## What to produce
Among the records below, find each line that includes the string "Skoolbag" and copy it.

## Data extract
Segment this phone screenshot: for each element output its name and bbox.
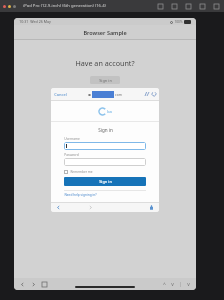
staticText: Remember me <box>70 170 93 174</box>
button[interactable]: Forward <box>31 282 36 287</box>
button[interactable]: Toolbar action 3 <box>185 3 192 10</box>
button[interactable]: Remember me <box>64 170 93 174</box>
button[interactable]: Need help signing in? <box>64 193 97 197</box>
staticText: ^ <box>163 281 166 288</box>
button[interactable] <box>64 158 146 166</box>
button[interactable]: Sign in <box>64 177 146 186</box>
staticText: com <box>115 92 122 97</box>
button[interactable]: Toolbar action 5 <box>213 3 220 10</box>
button[interactable]: Sign in <box>90 76 120 84</box>
button[interactable]: Forward <box>88 205 93 210</box>
button[interactable]: Back <box>56 205 61 210</box>
button[interactable]: Back <box>20 282 25 287</box>
staticText: | <box>179 281 182 288</box>
button[interactable]: Share <box>149 205 154 210</box>
button[interactable]: Toolbar action 2 <box>171 3 178 10</box>
staticText: Browser Sample <box>83 29 127 36</box>
button[interactable] <box>64 142 146 150</box>
staticText: Sign in <box>98 127 113 133</box>
staticText: Have an account? <box>75 58 135 68</box>
staticText: v <box>171 281 174 288</box>
staticText: v <box>187 281 190 288</box>
staticText: iPad Pro (12.9-inch) (6th generation) (1… <box>23 3 106 9</box>
staticText: 100% <box>174 20 183 24</box>
button[interactable]: Reload <box>152 92 156 96</box>
button[interactable]: Cancel <box>54 92 67 97</box>
button[interactable]: Text size <box>145 92 149 96</box>
staticText: Sign in <box>99 179 112 184</box>
staticText: Password <box>64 153 79 157</box>
staticText: 10:31 Wed 26 May <box>19 19 51 24</box>
staticText: Sign in <box>99 78 112 83</box>
staticText: ka <box>107 109 112 115</box>
button[interactable]: Tabs <box>42 282 47 287</box>
button[interactable]: Toolbar action 1 <box>157 3 164 10</box>
staticText: Username <box>64 137 80 141</box>
button[interactable]: Toolbar action 4 <box>199 3 206 10</box>
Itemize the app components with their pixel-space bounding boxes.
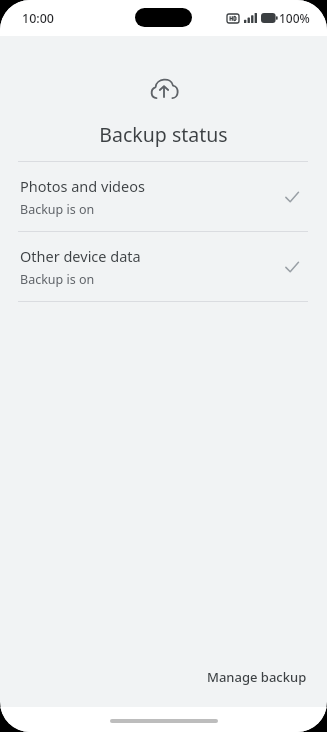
staticText: Other device data <box>20 246 141 266</box>
button[interactable]: Manage backup <box>197 660 317 694</box>
staticText: Photos and videos <box>20 176 145 196</box>
staticText: 10:00 <box>22 10 55 27</box>
button[interactable]: Other device data <box>0 232 327 301</box>
button[interactable]: Photos and videos <box>0 162 327 231</box>
staticText: Backup is on <box>20 271 95 288</box>
other: Backup on <box>279 184 305 210</box>
other: Backup on <box>279 254 305 280</box>
staticText: 100% <box>279 10 310 26</box>
staticText: Backup is on <box>20 201 95 218</box>
staticText: Backup status <box>0 121 327 148</box>
staticText: Manage backup <box>207 668 307 686</box>
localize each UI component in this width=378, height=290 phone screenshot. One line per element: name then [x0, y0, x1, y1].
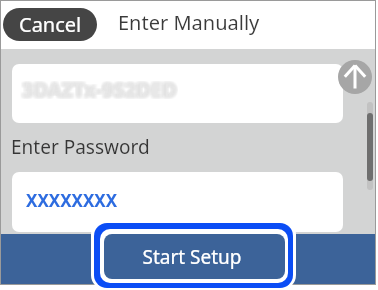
staticText: Enter Password: [11, 134, 150, 160]
staticText: 3DAZTx-9S2DED: [24, 78, 179, 105]
staticText: 3DAZTx-9S2DED: [22, 75, 177, 102]
staticText: 3DAZTx-9S2DED: [22, 77, 177, 104]
staticText: 3DAZTx-9S2DED: [21, 77, 176, 104]
staticText: 3DAZTx-9S2DED: [22, 78, 177, 105]
staticText: 3DAZTx-9S2DED: [22, 76, 177, 103]
staticText: 3DAZTx-9S2DED: [20, 78, 175, 105]
staticText: 3DAZTx-9S2DED: [24, 74, 179, 101]
staticText: 3DAZTx-9S2DED: [21, 74, 176, 101]
staticText: Cancel: [19, 11, 82, 38]
staticText: 3DAZTx-9S2DED: [20, 75, 175, 102]
staticText: 3DAZTx-9S2DED: [23, 77, 178, 104]
staticText: 3DAZTx-9S2DED: [23, 78, 178, 105]
staticText: 3DAZTx-9S2DED: [21, 76, 176, 103]
staticText: 3DAZTx-9S2DED: [20, 74, 175, 101]
staticText: 3DAZTx-9S2DED: [23, 75, 178, 102]
staticText: 3DAZTx-9S2DED: [20, 77, 175, 104]
button[interactable]: Cancel: [3, 8, 97, 41]
button[interactable]: XXXXXXXX: [12, 172, 343, 232]
staticText: 3DAZTx-9S2DED: [21, 78, 176, 105]
staticText: Start Setup: [142, 244, 242, 270]
staticText: 3DAZTx-9S2DED: [23, 76, 178, 103]
button[interactable]: Start Setup: [91, 219, 296, 290]
staticText: 3DAZTx-9S2DED: [24, 77, 179, 104]
button[interactable]: 3DAZTx-9S2DED: [12, 64, 343, 123]
staticText: XXXXXXXX: [26, 189, 118, 212]
staticText: 3DAZTx-9S2DED: [23, 74, 178, 101]
staticText: 3DAZTx-9S2DED: [21, 75, 176, 102]
button[interactable]: Scroll to top: [338, 60, 372, 94]
staticText: Enter Manually: [118, 9, 260, 36]
staticText: 3DAZTx-9S2DED: [24, 75, 179, 102]
staticText: 3DAZTx-9S2DED: [20, 76, 175, 103]
staticText: 3DAZTx-9S2DED: [24, 76, 179, 103]
staticText: 3DAZTx-9S2DED: [22, 74, 177, 101]
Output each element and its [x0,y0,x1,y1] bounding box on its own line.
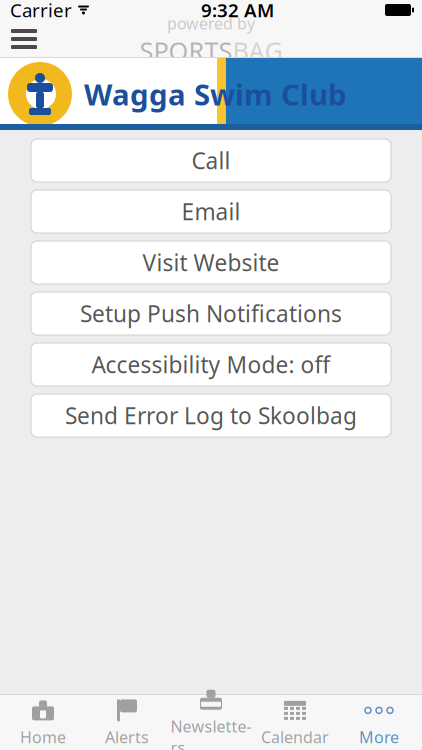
staticText: Calendar [261,726,329,748]
staticText: Call [192,145,230,176]
staticText: Home [20,726,66,748]
button[interactable]: Email [31,190,391,233]
staticText: Send Error Log to Skoolbag [65,400,357,430]
staticText: Email [182,196,240,226]
button[interactable]: Send Error Log to Skoolbag [31,394,391,437]
staticText: 9:32 AM [201,0,274,22]
staticText: BAG [232,34,282,67]
staticText: SPORTS [140,34,232,67]
button[interactable]: Calendar [253,695,337,750]
staticText: Carrier [10,0,72,22]
button[interactable]: Alerts [85,695,169,750]
staticText: powered by [167,13,255,34]
button[interactable]: Accessibility Mode: off [31,343,391,386]
staticText: Alerts [105,726,149,748]
button[interactable]: Menu [2,20,46,58]
button[interactable]: More [337,695,421,750]
button[interactable]: Visit Website [31,241,391,284]
button[interactable]: Home [1,695,85,750]
staticText: More [359,726,399,748]
button[interactable]: Call [31,139,391,182]
button[interactable]: Newsletters [169,695,253,750]
staticText: Visit Website [142,247,280,278]
staticText: Accessibility Mode: off [92,349,330,380]
staticText: Wagga Swim Club [84,74,347,114]
staticText: Setup Push Notifications [80,298,342,328]
button[interactable]: Setup Push Notifications [31,292,391,335]
staticText: Newsletters [170,716,252,750]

## Solved exercise
staticText: Send Error Log to Skoolbag [65,400,357,430]
button[interactable]: Send Error Log to Skoolbag [31,394,391,437]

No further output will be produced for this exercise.